The development and rapid consumer acceptance of packaged fresh-cut carrot products during the 1990s has helped the carrot industry evolve from a supplier of low-value bulk products to marketer of relatively upscale value added products … fresh-cut carrot products have been the fastest growing segment of the carrot industry since the early 1990s. Within the $1.3 billion fresh-cut vegetable category, carrots account for the largest share (about half) of supermarket sales, followed distantly by potatoes, celery, and others.
Of all the reasons for the rise of America’s favorite carrot, there is likely nothing that has propelled baby carrots quite like their convenience. The quality was important to Americans in the 1980s, and it’s even more precious now.
As people have found themselves with less time to sit down at restaurants or even cook at home, convenience has guided all sorts of decisions about food, especially when there is an option that requires little more than opening a packet.
“Baby carrots have transformed the way people think about carrots,” said Just, the behavioral food economist. “The fact that you don’t have to peel them, that it involves so little prep, is key.”
“Baby carrots are also small enough to fit in your mouth,” he added. “They’re bite-sized and ready to be eaten. They’re easy.”
The fuzziness about the baby carrot’s origins may have also helped their success.
Recent marketing efforts to further boost their popularity have positioned them as an alternative to junk food, rather than a different way to eat carrots. The packaging was changed to mirror that used for potato chips. “Eat ’Em Like Junk Food,” the 2010 TV, print, and digital ads suggested, likening the vegetable vehicle to Doritos and other snack foods.
The campaign was a hit, boosting sales by 13 percent, succeeding, at least in part, by further disassociating baby carrots from their parent.
“This is a common theme now,” said Just. “We are more and more disconnected from what we eat.”
The truth is that it probably doesn’t matter all too much whether someone understands that the smooth little 2-inch carrot cut-outs they’re devouring didn’t grow in the ground.
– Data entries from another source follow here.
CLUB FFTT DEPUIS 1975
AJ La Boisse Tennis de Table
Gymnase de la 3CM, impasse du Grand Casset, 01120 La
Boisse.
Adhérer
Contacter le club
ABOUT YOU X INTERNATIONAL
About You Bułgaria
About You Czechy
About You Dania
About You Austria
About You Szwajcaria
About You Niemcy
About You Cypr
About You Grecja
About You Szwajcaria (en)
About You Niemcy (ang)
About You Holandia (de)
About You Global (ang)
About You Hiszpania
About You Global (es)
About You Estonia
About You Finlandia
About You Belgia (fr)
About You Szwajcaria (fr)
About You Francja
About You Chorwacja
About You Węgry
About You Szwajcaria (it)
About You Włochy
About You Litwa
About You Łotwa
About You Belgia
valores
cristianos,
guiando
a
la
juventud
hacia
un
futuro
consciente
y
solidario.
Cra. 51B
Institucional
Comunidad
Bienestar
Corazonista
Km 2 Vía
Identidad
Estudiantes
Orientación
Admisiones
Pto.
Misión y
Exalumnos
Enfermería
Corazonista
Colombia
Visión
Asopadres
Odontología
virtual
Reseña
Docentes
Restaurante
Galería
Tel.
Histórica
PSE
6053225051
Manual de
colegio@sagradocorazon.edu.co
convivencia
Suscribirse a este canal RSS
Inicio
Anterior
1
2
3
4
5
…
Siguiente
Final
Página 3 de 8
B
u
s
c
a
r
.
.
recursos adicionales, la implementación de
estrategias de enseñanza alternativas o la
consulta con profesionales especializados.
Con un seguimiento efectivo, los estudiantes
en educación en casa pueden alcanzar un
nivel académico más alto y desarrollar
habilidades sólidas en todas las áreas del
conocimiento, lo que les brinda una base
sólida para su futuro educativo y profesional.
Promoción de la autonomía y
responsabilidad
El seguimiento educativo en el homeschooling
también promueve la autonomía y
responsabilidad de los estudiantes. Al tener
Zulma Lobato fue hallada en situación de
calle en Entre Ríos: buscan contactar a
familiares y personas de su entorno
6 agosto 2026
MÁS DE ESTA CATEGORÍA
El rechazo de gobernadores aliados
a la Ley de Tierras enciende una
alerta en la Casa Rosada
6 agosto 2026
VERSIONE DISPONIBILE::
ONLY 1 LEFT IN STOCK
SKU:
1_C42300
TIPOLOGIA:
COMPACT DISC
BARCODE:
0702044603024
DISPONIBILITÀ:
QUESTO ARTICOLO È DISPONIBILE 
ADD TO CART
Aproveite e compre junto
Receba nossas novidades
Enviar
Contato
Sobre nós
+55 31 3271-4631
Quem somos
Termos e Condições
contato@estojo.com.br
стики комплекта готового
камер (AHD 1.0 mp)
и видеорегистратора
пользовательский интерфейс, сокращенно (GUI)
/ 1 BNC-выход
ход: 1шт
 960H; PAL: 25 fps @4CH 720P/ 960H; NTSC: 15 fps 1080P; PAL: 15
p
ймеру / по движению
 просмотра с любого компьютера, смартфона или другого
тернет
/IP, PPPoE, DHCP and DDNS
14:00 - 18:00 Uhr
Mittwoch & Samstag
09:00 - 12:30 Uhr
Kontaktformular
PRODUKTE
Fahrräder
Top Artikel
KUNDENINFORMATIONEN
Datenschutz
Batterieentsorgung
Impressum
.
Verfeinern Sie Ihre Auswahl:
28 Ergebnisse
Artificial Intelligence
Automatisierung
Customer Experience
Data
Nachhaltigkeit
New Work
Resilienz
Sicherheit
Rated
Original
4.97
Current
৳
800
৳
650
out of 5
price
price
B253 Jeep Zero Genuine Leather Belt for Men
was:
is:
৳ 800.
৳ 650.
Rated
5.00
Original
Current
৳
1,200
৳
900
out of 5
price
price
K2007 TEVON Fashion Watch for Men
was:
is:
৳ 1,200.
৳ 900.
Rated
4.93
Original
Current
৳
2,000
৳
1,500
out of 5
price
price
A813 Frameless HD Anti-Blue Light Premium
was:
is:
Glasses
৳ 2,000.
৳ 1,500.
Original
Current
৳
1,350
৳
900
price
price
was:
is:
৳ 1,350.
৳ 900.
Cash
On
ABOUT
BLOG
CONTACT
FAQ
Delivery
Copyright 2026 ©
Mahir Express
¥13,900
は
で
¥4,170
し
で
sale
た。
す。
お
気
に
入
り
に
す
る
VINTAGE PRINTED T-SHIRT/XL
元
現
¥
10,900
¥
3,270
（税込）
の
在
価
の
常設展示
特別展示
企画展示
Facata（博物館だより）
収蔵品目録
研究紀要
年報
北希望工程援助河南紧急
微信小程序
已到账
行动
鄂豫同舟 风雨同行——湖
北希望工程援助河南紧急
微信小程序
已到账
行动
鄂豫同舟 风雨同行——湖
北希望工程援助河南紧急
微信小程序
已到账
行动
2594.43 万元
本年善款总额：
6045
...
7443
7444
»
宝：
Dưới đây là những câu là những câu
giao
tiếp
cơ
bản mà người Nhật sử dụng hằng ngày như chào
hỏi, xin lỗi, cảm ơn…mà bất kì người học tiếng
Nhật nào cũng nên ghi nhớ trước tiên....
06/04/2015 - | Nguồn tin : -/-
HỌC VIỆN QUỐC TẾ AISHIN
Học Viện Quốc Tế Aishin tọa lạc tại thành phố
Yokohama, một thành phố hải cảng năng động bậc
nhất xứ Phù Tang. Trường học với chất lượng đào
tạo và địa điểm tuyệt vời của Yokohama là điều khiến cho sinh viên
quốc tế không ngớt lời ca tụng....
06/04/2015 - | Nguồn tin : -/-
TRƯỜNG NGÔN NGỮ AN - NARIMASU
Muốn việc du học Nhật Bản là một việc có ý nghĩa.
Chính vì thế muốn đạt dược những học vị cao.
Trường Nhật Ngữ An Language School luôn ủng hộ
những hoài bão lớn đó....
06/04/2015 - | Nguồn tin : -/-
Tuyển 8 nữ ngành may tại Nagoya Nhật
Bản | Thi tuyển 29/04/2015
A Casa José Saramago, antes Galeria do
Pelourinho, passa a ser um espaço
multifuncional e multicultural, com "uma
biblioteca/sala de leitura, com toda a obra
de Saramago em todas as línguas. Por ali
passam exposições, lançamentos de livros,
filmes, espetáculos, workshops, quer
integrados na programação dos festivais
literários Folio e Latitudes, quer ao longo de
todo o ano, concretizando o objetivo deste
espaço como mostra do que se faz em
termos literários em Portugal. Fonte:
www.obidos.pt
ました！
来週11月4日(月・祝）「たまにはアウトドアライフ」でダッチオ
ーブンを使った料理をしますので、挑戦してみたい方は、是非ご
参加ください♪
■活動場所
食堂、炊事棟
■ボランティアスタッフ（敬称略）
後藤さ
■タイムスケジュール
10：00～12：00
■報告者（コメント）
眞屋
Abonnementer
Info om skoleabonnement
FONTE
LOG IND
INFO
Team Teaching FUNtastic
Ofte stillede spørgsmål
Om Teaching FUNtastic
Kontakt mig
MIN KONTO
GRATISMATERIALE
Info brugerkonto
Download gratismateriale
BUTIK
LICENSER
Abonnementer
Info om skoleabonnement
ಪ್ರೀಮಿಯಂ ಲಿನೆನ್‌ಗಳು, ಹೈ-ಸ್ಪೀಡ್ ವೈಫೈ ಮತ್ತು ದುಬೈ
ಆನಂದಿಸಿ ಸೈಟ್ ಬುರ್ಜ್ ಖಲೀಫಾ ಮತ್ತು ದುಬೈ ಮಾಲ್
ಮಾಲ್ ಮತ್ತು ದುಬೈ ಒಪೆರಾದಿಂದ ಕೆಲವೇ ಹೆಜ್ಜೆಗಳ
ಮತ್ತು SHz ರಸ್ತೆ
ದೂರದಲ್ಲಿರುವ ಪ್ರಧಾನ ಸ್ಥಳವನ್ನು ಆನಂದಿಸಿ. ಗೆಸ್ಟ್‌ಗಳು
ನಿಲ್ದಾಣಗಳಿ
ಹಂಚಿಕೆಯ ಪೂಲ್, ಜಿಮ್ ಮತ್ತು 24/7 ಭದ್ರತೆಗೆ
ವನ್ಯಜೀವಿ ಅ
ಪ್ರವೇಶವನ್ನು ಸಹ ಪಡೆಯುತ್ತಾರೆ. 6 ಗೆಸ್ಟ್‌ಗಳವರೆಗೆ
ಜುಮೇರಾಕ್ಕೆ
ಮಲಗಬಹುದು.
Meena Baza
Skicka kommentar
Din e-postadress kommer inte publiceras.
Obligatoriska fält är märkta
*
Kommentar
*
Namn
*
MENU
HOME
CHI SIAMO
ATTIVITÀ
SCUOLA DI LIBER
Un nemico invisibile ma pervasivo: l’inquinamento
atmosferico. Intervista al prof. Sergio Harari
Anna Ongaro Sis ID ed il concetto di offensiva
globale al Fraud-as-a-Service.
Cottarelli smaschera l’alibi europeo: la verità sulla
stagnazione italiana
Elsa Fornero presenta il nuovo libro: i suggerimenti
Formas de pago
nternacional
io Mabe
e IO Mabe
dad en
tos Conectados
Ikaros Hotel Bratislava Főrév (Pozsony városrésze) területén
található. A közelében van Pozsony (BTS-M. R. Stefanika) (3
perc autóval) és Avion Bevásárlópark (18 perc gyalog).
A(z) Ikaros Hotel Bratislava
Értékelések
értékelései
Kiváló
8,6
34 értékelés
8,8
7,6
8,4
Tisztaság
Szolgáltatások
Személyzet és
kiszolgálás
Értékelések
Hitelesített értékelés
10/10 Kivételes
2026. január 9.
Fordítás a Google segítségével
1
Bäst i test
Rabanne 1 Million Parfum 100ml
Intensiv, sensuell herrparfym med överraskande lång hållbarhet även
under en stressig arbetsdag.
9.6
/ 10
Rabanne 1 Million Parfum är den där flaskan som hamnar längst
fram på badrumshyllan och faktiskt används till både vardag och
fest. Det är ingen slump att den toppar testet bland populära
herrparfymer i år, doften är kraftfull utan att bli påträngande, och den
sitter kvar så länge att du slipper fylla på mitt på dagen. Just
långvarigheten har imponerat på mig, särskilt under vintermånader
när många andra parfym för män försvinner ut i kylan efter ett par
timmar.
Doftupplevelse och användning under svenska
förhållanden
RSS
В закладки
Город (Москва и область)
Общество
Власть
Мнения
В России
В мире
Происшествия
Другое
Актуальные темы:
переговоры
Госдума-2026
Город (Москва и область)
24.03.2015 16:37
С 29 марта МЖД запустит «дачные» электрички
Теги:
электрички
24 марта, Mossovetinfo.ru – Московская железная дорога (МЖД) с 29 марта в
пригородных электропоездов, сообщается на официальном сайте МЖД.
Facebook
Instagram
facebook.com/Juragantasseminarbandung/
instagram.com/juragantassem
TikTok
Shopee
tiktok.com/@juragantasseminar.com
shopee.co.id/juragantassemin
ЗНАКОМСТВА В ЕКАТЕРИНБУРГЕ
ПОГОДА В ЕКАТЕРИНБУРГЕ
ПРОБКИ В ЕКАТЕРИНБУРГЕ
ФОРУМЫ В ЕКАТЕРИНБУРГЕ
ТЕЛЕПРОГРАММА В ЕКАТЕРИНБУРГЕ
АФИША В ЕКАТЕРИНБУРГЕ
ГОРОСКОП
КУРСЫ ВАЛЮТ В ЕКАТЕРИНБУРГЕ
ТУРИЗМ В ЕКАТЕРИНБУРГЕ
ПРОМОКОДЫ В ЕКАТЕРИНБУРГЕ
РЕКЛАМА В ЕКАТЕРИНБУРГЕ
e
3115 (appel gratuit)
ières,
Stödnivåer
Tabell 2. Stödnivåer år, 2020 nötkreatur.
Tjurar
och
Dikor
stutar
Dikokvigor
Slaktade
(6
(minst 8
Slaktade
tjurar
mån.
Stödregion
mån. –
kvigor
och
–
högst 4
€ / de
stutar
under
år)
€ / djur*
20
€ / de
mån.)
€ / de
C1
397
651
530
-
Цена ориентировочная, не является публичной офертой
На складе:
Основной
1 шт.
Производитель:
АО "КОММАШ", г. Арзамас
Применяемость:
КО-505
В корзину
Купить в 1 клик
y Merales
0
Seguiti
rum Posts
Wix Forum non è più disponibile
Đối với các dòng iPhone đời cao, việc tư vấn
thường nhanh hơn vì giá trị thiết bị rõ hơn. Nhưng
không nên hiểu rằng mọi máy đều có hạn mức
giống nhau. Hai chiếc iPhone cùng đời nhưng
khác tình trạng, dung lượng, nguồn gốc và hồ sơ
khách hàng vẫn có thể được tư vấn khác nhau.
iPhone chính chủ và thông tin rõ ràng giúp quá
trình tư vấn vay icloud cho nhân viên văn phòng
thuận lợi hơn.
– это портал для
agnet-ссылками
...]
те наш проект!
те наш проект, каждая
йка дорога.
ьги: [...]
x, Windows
Just maintains that knowing this probably wouldn’t change anyone’s consumption patterns, save perhaps for a small group of hardcore naturalists, since the processing involved is comparatively minimal.
But that doesn’t forgive the disconnect. Baby carrots, the ones that don’t grow in the ground, have done more than simply boost the sales of carrot producers around the country—they have turned the carrot industry into a much more efficient and much less wasteful endeavor.
At a time when most ugly vegetables go to waste in the United States, ugly carrots are carved and sold at a premium. What’s more, moving the peeling process to the factory has allowed the carrot industry to make use of the scraps that used to end up in people’s trash bins.
“It’s something pretty amazing about baby carrots that I’m sure people don’t appreciate,” Just lamented. “The same people probably think selecting only for regular carrots is more environmentally friendly.”